LG Murray says what everyone knows

Wants to be governor; Patrick not leaving


LT. GOV TIMOTHY MURRAY wants to be the state’s next governor. That much he made clear on Thursday. His plans to make that happen, however, are still a work in progress.

As expected, Murray did not announce his intention to run for the top job in two years. But in a speech heavy on biography and highlights from the past six years of Patrick-Murray administration, the Worcester Democrat on Thursday gave a preview of what candidate Murray might sound like.

“Like many of you in the room, I would like to be governor. I think it’s okay to say that out loud,” Murray told business executives attending a Greater Boston Chamber of Commerce breakfast speech.

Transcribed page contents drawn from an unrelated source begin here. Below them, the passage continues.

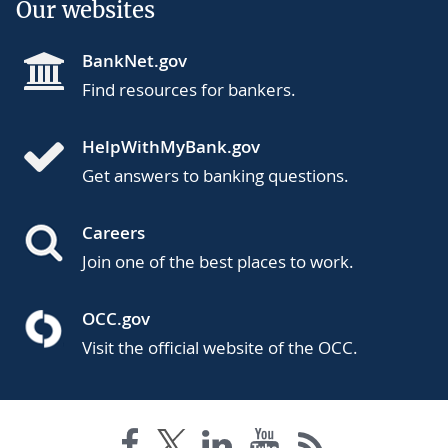
Our websites
BankNet.gov
Find resources for bankers.
HelpWithMyBank.gov
Get answers to banking questions.
Careers
Join one of the best places to work.
OCC.gov
Visit the official website of the OCC.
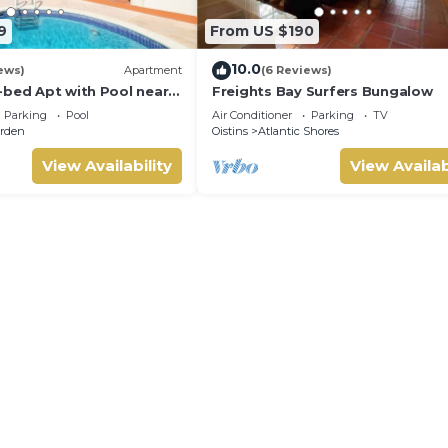
9
From US $190
10.0
ews)
Apartment
(6 Reviews)
-bed Apt with Pool near
Freights Bay Surfers Bungalow
alie #2
Parking
Pool
Air Conditioner
Parking
TV
rden
Oistins
Atlantic Shores
View Availability
View Availab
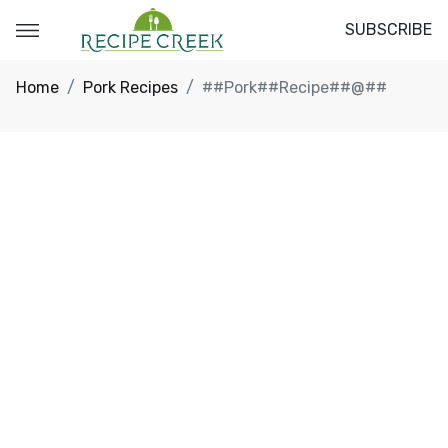
SUBSCRIBE
Home
Pork Recipes
##Pork##Recipe##@##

Joking at how quickly after last week’s election people in Massachusetts have turned their attention to the races in 2014, Murray admitted to “peaking” at what it would take to put together a campaign for governor two years from now, but said, “I will not be making any announcements – yet.”

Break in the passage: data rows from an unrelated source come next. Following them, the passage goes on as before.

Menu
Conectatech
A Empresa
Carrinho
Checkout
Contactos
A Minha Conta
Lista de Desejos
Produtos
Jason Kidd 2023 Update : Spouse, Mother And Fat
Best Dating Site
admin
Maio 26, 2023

“I’m mindful that in my job as lieutenant governor, I am one of the closest observers of what the job of governor fully entails. For those of us who will look at 2014, Democrat or Republican, it comes down to a very personal decision for each of us, both the impact on our families and the impact each of us thinks we can have on the future of this state and of each person who lives here,” Murray said.

Murray seemed confident he wouldn’t be thrown into the role before 2014 should Gov. Deval Patrick jump for an appointment in the Obama administration. “The governor is not going to Washington. I can assure you of that,” Murray said.

Democrats like Treasurer Steven Grossman have joined Murray in indicating publicly that he is considering running for governor when Patrick leaves office. Sen. Dan Wolf, when asked by the News Service on election night about rumors he was thinking about a run for the Corner Office, did not deny the possibility.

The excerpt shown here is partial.